Results have shown that participants in the study found most of the scenarios ethical, including, most surprisingly, those where the volunteers were not previously informed of voice modification. Expectedly, this applied to therapeutic contexts, but also to uses that enhance human capacity despite their bordering on transhumanism. In the end, the only situation that was deemed problematic was the user being unaware of the fact that their own voice was algorithmically modified.

The researchers’ platform changes the voices and faces of participants without their knowledge, and in particular their smile and tone of voice, in order to study their impact on social interactions.
The researchers’ platform changes the voices and faces of participants without their knowledge, and in particular their smile and tone of voice, in order to study their impact on social interactions.

Provided they were told of such modification beforehand, our participants showed no difference in acceptance whether the speech transformations applied to themselves or to other people they listened to. Yet regarding technologies such as self-driving vehicles, the subjects of our study would prefer not to buy a car that would spare a pedestrian rather than the driver in the event of an accident, despite agreeing that this would be the most ethically acceptable option. Our survey also shows that the more familiar people are with these new uses of emerging technologies, through books or science fiction programmes for instance, the more morally justifiable they find them. This creates the conditions for their widespread adoption, despite the "techlash" (contraction of technology and backlash) observed in recent years, including growing animosity towards big tech.

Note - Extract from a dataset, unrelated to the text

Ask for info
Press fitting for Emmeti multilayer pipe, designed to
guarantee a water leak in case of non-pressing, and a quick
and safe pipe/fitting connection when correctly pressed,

A clear risk of manipulation

Use of these technologies can be perfectly harmless, if not virtuous. In a therapeutic context, we are developing voice changers aimed at PTSD sufferers, or at studying the reaction of patients in a coma to voices made to sound “happy”.2 These techniques, however, also present obvious risks, such as identity theft on dating apps or on social media, as in the case of the young motorcycle influencer known as @azusagakuyuki who turned out to be a 50-year-old man. Wider societal threats include increased discrimination with, for example, the possible use by companies of masking technology to neutralise their customer service employees’ foreign accents.
 
The pace of these innovations therefore requires ongoing and difficult adaptation on the part of users, decision-makers, and experts. It is essential for us to plan our research from the very early stages taking into account ethical considerations on the potential applications of such breakthroughs. As we are doing with Alta Voce, we must provide academic support during their industrial development. At a time when public debate seems to sway between wholehearted acceptance of widespread technology and generalised distrust, the human and social sciences are more than ever necessary in studying our relationship to new technologies and in developing a methodology that involves their users.

The points of view, opinions and analyses expressed in this article are the sole responsibility of the author and do not in any way constitute a statement of position by the CNRS.

Footnotes
  • 1. From our ERC Proof of Concept Activate project.
  • 2. In collaboration with professors Tarek Sharshar and Martine Gavaret of the psychiatry and neuroscience University Hospital (GHU) in Paris.